Hard as it feels, now is the time to try and stay calm.
There is no disputing the impact of the Covid-19 pandemic. Despite previous coronavirus outbreaks in Asia, such as SARS in 2002, on this occasion it’s different. Time now seems to be divided into ‘before and after’: the old normal and the new socially distanced reality we are now coming to terms with. These two eras are clearly visible in the global stock markets, most of which fell sharply in March as the virus spread globally, closely followed by lockdowns and economic contraction.
The investment scene has certainly altered, at least for now. There has been increased volatility in the values of investments while businesses have reacted to the new environment in many ways, the most obvious being to reduce dividend payments.

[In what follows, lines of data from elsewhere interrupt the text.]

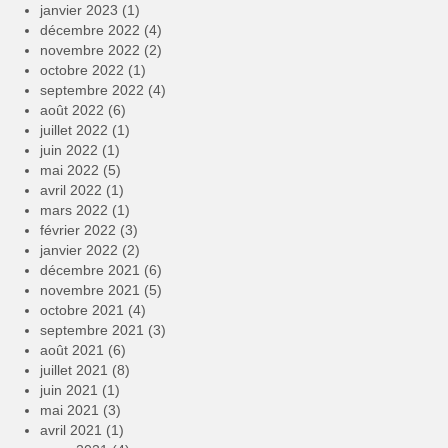
janvier 2023
(1)
décembre 2022
(4)
novembre 2022
(2)
octobre 2022
(1)
septembre 2022
(4)
août 2022
(6)
juillet 2022
(1)
juin 2022
(1)
mai 2022
(5)
avril 2022
(1)
mars 2022
(1)
février 2022
(3)
janvier 2022
(2)
décembre 2021
(6)
novembre 2021
(5)
octobre 2021
(4)
septembre 2021
(3)
août 2021
(6)
juillet 2021
(8)
juin 2021
(1)
mai 2021
(3)
avril 2021
(1)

The investor who stayed the course did suffer in the short term but benefited in the long term.
However, it is worth trying to take a longer-term view. Think back – if you can – to previous crises, such as the banking crash of 2007/08, the 9/11 terrorist attacks, and even the stock market crash of 1987. At the time, each of those events felt momentous and a break in history. Now, with the benefit of hindsight, these may even appear as little more than dips on a long-term chart. The investor who stayed the course did suffer in the short term but benefited in the long term. The investor who panicked and sold up may have chosen the worst point to do so, and then faced the difficult decision of when to reinvest.
The value of your investments, and the income from them, can go down as well as up and you may not get back the full amount you invested.
Past performance is not a reliable indicator of future performance. Investing in shares should be regarded as a long-term investment and should fit in with your overall attitude to risk and financial circumstances.